Among the records that follow, find the line with "Language changes are" and the line with "Sheikh Ibrahim Al-Akhdar". Set down those lines and all lines between them exactly, without adding anything.

Material for this exercise:
# # #
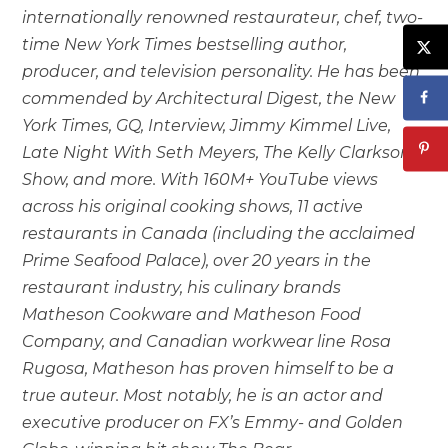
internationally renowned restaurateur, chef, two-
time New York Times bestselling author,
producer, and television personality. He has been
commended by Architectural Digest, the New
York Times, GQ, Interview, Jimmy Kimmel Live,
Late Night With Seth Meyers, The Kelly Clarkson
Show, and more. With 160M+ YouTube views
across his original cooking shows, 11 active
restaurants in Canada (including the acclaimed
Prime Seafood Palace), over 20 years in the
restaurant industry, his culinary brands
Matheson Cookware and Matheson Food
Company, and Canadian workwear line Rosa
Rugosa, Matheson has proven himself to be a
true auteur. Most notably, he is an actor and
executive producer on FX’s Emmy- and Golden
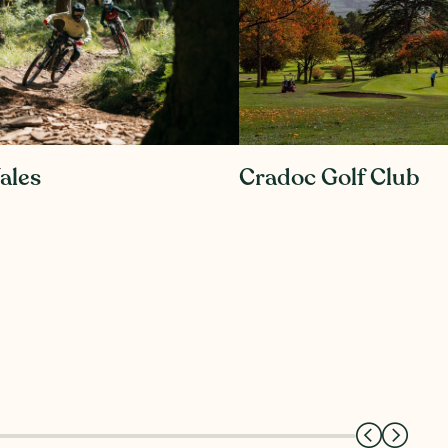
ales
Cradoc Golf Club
# # #
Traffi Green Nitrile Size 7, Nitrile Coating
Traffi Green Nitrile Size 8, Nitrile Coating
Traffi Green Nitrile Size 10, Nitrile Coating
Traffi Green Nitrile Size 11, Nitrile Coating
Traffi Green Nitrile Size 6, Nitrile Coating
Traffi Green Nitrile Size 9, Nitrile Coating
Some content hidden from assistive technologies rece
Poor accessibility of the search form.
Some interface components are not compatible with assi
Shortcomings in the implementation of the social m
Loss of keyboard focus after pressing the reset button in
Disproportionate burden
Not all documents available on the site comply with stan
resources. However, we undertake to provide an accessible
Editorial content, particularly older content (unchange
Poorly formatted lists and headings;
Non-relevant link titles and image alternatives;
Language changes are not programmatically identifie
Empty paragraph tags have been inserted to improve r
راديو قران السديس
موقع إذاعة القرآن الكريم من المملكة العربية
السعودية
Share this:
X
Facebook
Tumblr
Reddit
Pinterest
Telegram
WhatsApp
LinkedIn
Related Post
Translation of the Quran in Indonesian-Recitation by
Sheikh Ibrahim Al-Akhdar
# # #
Task result:
Language changes are not programmatically identifie
Empty paragraph tags have been inserted to improve r
راديو قران السديس
موقع إذاعة القرآن الكريم من المملكة العربية
السعودية
Share this:
X
Facebook
Tumblr
Reddit
Pinterest
Telegram
WhatsApp
LinkedIn
Related Post
Translation of the Quran in Indonesian-Recitation by
Sheikh Ibrahim Al-Akhdar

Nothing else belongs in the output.